During his recent interview with Tobias, Connor Haley, Founder of Alta Fox Capital Management, discusses how investors can find investing gems that don’t screen as cheap. Here’s an excerpt from the interview:
Tobias Carlisle: Tell us a little bit about your fund. How’s it structured? And what are you hunting for?
Connor Haley: Yeah, it’s structured as a traditional hedge fund. The bread and butter of the strategy is what I call gems, which are underappreciated, high quality, small cap, tend to be growth businesses that in many cases haven’t leveraged their fixed costs yet. There’s an exciting story brewing and the evidence is there, but you have to search pretty deep and you also have to take a long term time horizon to really understand the normalized earnings and free cash flow three to five years out. Trying to find things they don’t screen as particularly cheap on traditional metrics. But if you look under the hood, there’s a really exciting bottom-up story there with an incentivized management team.
Connor Haley: That’s the bread and butter. And then, complimenting that I have the general’s portion of the portfolio, which tend to be a little bit higher cap, a little bit lower turnover, but tend to be your traditional compounders which provide a nice, stable base for the portfolio and require less maintenance time candidly, which allows me to then really dig in to some of those small micros. And then the last portion of the portfolio is special situations, which tend to be higher turnover, very opportunistic, spinoffs, liquidations, post-bankruptcy and things like that.
Tobias Carlisle: And you short too?
Connor Haley: I do short as well. I categorize the fund as long biased. Shorting is opportunistic, within my mandate I don’t have to have any short exposure. It’s really shorting for absolute P&L, occasionally to hedge out various specific risks within the portfolio. But definitely long biased and opportunistic on the short side.
Tobias Carlisle: Just to go back to one of the things you said about the gems. You talk about … They haven’t quite go over their fixed costs yet, they look like they’re under earning a little bit because the business is still in that very early growth phase and you’re projecting out that in three to five years they get over, they start eating those fixed costs and then you see the true strength of the business. Is that what you’re driving at there?

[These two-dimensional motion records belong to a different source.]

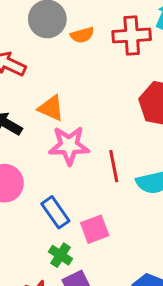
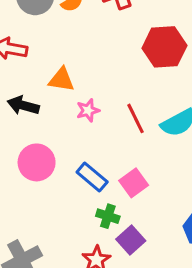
pink star: (69, 146) -> (88, 110), size x0.6

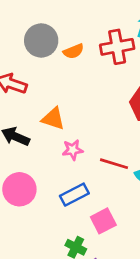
red line: (136, 118) -> (114, 164), turned -56
blue rectangle: (92, 177) -> (74, 195), moved, turned -76

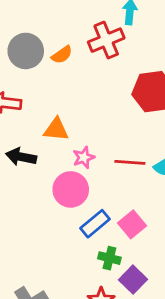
pink circle: (19, 189) -> (71, 189), moved
blue rectangle: (74, 195) -> (95, 224), moved

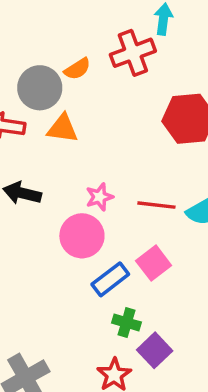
gray circle: (26, 51) -> (40, 88), moved
orange triangle: (56, 129) -> (63, 128), moved
pink square: (132, 224) -> (154, 263), moved

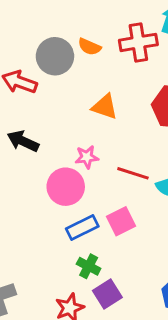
orange semicircle: (77, 69) -> (89, 47), turned 45
orange triangle: (63, 128) -> (105, 107), moved

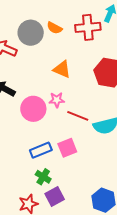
pink star: (87, 157) -> (57, 100), moved
pink circle: (66, 187) -> (33, 109), moved

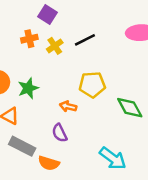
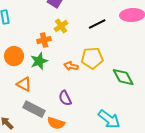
orange cross: (29, 39) -> (44, 40), moved
black line: (85, 40) -> (97, 24), moved
orange arrow: (68, 106) -> (71, 66), moved

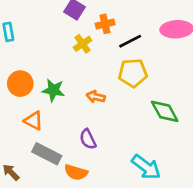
orange cross: (44, 40) -> (105, 24), moved
yellow pentagon: (92, 58) -> (133, 73), moved
green star: (39, 61) -> (53, 90), turned 30

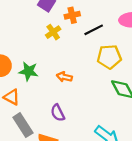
yellow pentagon: (133, 73) -> (109, 57), moved
gray rectangle: (47, 154) -> (23, 125), turned 30

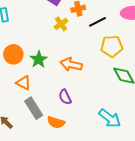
green star: (29, 71) -> (39, 59), turned 30
orange arrow: (64, 77) -> (71, 65), size x1.5

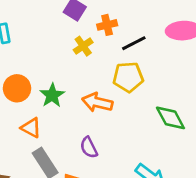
yellow pentagon: (112, 46) -> (128, 77), moved

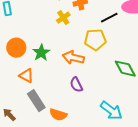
black line: (134, 43) -> (109, 18), moved
purple semicircle: (89, 147) -> (76, 85), moved

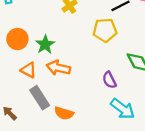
orange arrow: (73, 58) -> (58, 68), moved
purple semicircle: (76, 85) -> (109, 80), moved

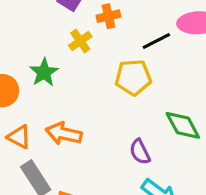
green star: (45, 45) -> (44, 72), moved

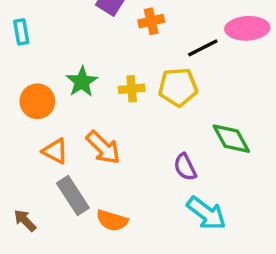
yellow cross: (80, 41) -> (132, 89), moved, turned 30
orange arrow: (64, 134) -> (103, 148), turned -148

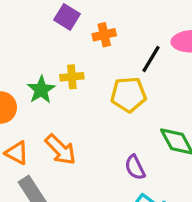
black line: (203, 48) -> (151, 59), turned -32
yellow cross: (132, 89) -> (72, 77), moved

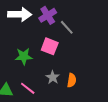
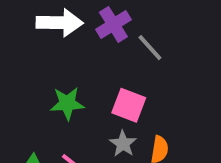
pink square: (50, 46) -> (129, 105), moved

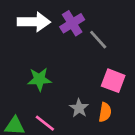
pink square: (129, 105) -> (113, 81), moved

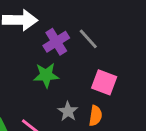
purple cross: (72, 23) -> (56, 42), moved
green star: (39, 79) -> (46, 75), moved

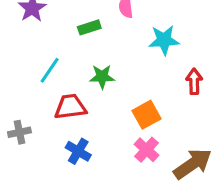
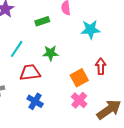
red arrow: (194, 81) -> (101, 66), moved

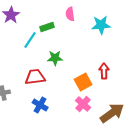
cyan star: (90, 29) -> (101, 25), moved
cyan line: (17, 49) -> (30, 40), moved

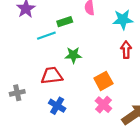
cyan line: (30, 40) -> (46, 36), turned 36
red arrow: (104, 71) -> (126, 50), moved

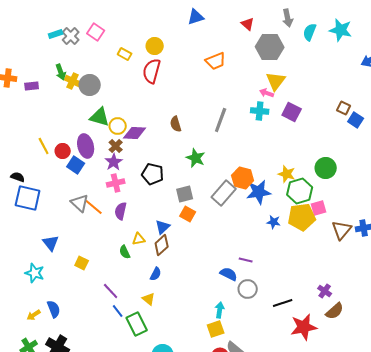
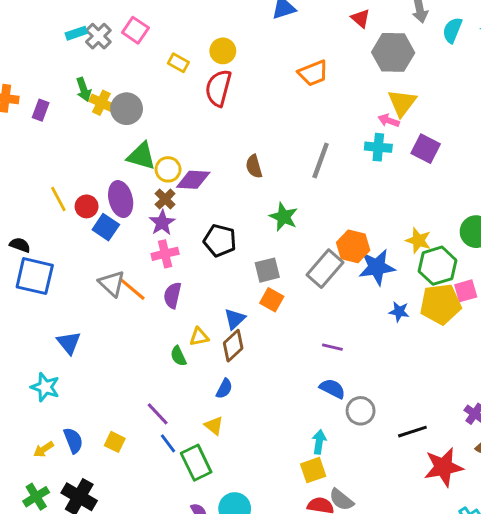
purple rectangle: (32, 86) -> (41, 110), turned -64
purple line: (246, 260) -> (332, 347), moved
yellow square: (82, 263) -> (115, 442), moved

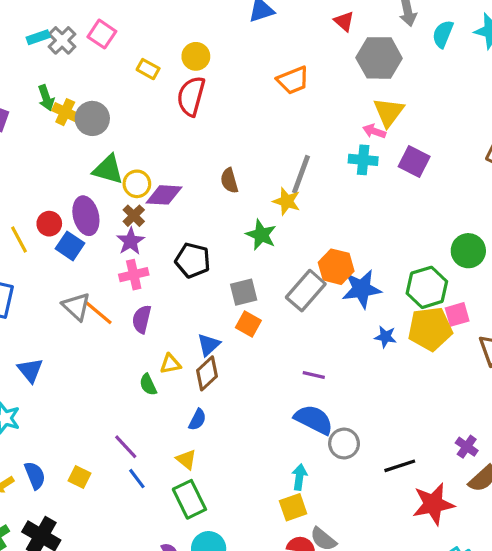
yellow line: (58, 199) -> (19, 240), moved
yellow star: (418, 240) -> (287, 201), moved
blue semicircle: (332, 389) -> (314, 420), size x1.4
green rectangle: (196, 463) -> (189, 499), moved

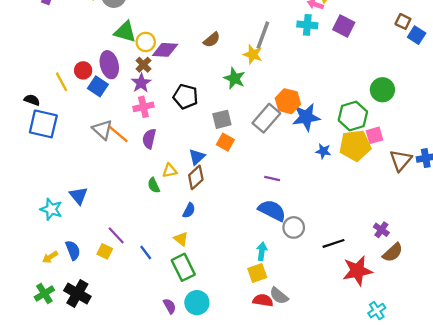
brown semicircle: (229, 181) -> (212, 40), turned -114
blue triangle: (30, 370) -> (79, 196), moved
purple line: (126, 447) -> (116, 235), moved

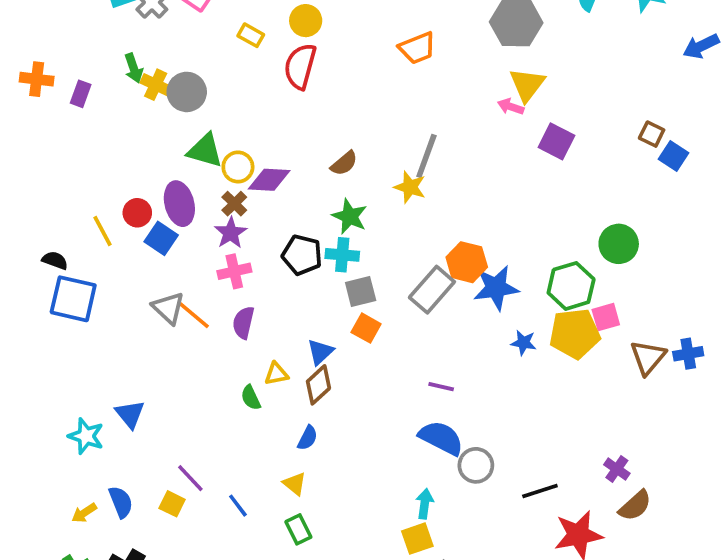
cyan cross: (307, 25) -> (342, 255), moved
green star: (234, 78) -> (350, 216), moved
green rectangle: (183, 267) -> (298, 529), size x0.7

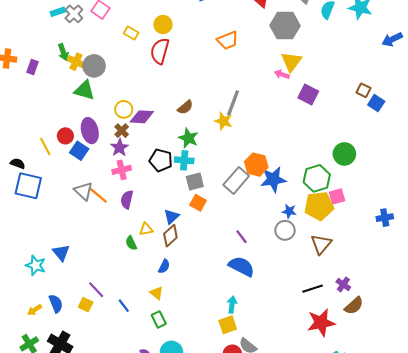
green triangle: (205, 151) -> (84, 90), moved
brown triangle: (648, 357) -> (321, 244), moved
purple line: (441, 387) -> (241, 237), turned 40
gray circle: (476, 465) -> (285, 230), moved
black line: (540, 491) -> (313, 289), moved

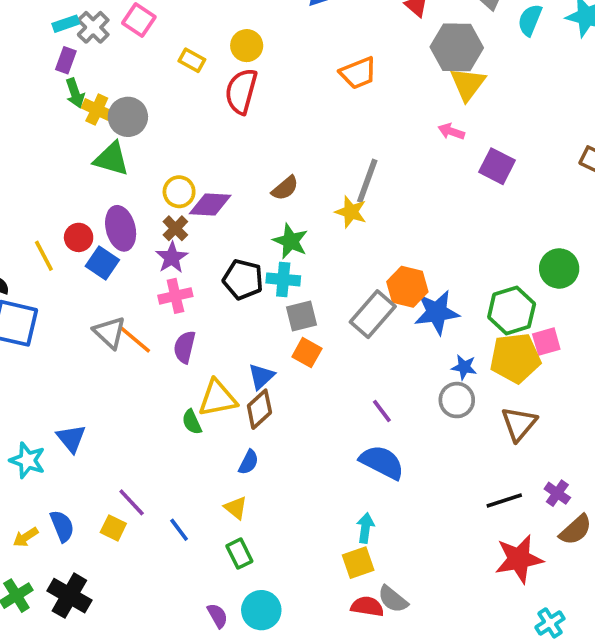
yellow triangle: (291, 62) -> (468, 84), moved
purple rectangle: (32, 67) -> (66, 60), moved
yellow triangle: (146, 229) -> (217, 398), size x1.6

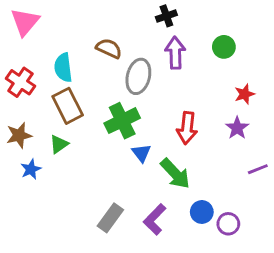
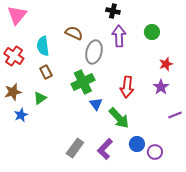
black cross: (166, 16) -> (113, 11), turned 32
brown rectangle: (68, 106) -> (46, 72), size x0.6

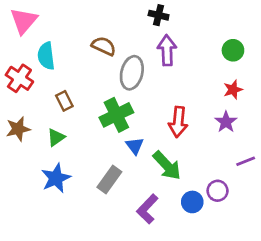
green circle: (152, 32) -> (233, 50), moved
cyan semicircle: (43, 46) -> (46, 56), moved
blue star: (21, 115) -> (56, 178), moved, size x1.5
gray rectangle: (75, 148) -> (109, 179), moved
purple circle: (155, 152) -> (218, 191), moved

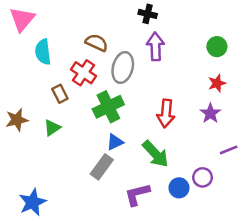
red cross: (19, 78) -> (84, 73), moved
blue triangle: (135, 146) -> (115, 142), moved, turned 42
blue star: (56, 178) -> (33, 202), moved
purple L-shape: (147, 209) -> (137, 194), turned 32

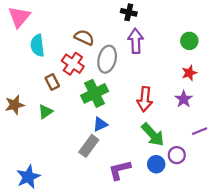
green arrow: (155, 154) -> (153, 135), moved

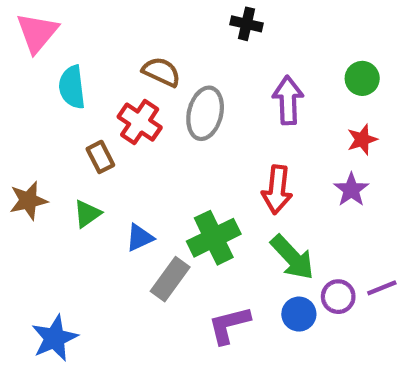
purple arrow: (136, 41) -> (288, 100), moved
green cross: (95, 93) -> (214, 238), moved
blue triangle: (100, 124) -> (140, 238), moved
purple line: (200, 131) -> (382, 288), moved

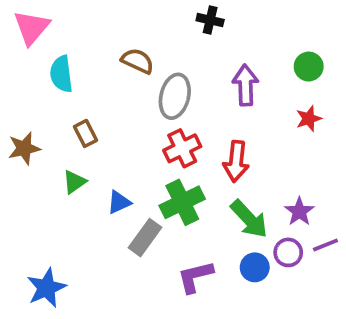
red cross: (140, 122) -> (182, 148), moved, turned 30
purple star: (351, 190) -> (299, 212), moved
brown star: (28, 201) -> (24, 148), moved

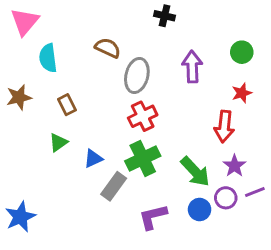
brown star: (24, 148) -> (19, 97), moved
red arrow: (236, 161) -> (224, 126), moved
blue star: (46, 288) -> (20, 217), moved

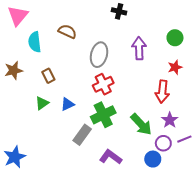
brown semicircle: (108, 48) -> (67, 31), moved
blue triangle: (93, 159) -> (67, 104), moved
blue circle: (200, 209) -> (153, 159), moved
purple L-shape: (153, 217) -> (111, 157), turned 50

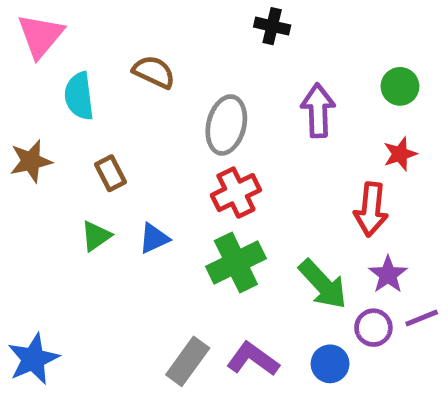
gray rectangle: (82, 135) -> (188, 361), moved
blue circle: (153, 159) -> (330, 364), moved

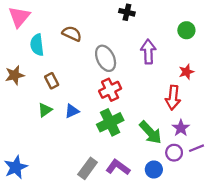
green circle: (400, 86) -> (186, 30), moved
gray ellipse: (226, 125) -> (106, 58), turned -40

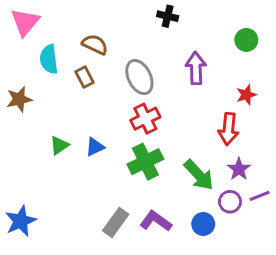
brown rectangle: (52, 81) -> (84, 77), moved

Connor Haley: That’s right. And it’s not always that a fixed cost story, but it often is the case. And it’s really looking for things that have really great unit economics and what can it look like at a bigger scale. And so it could be a franchise or that it just has a corporate function that that drains a lot of cash, but you don’t need to grow it significantly as you triple, quadruple quintuple your units. That can be a really exciting story down the line. It could be a payment processor. There’s a lot of different types of these businesses which … You really need to understand the unit economics and then the industry dynamics. And if you can do that, you can develop a differentiated view three to five years out, and hopefully by the time its screen’s really cheap, it’s at a much higher price. And that’s typically normally a time I’d be exiting.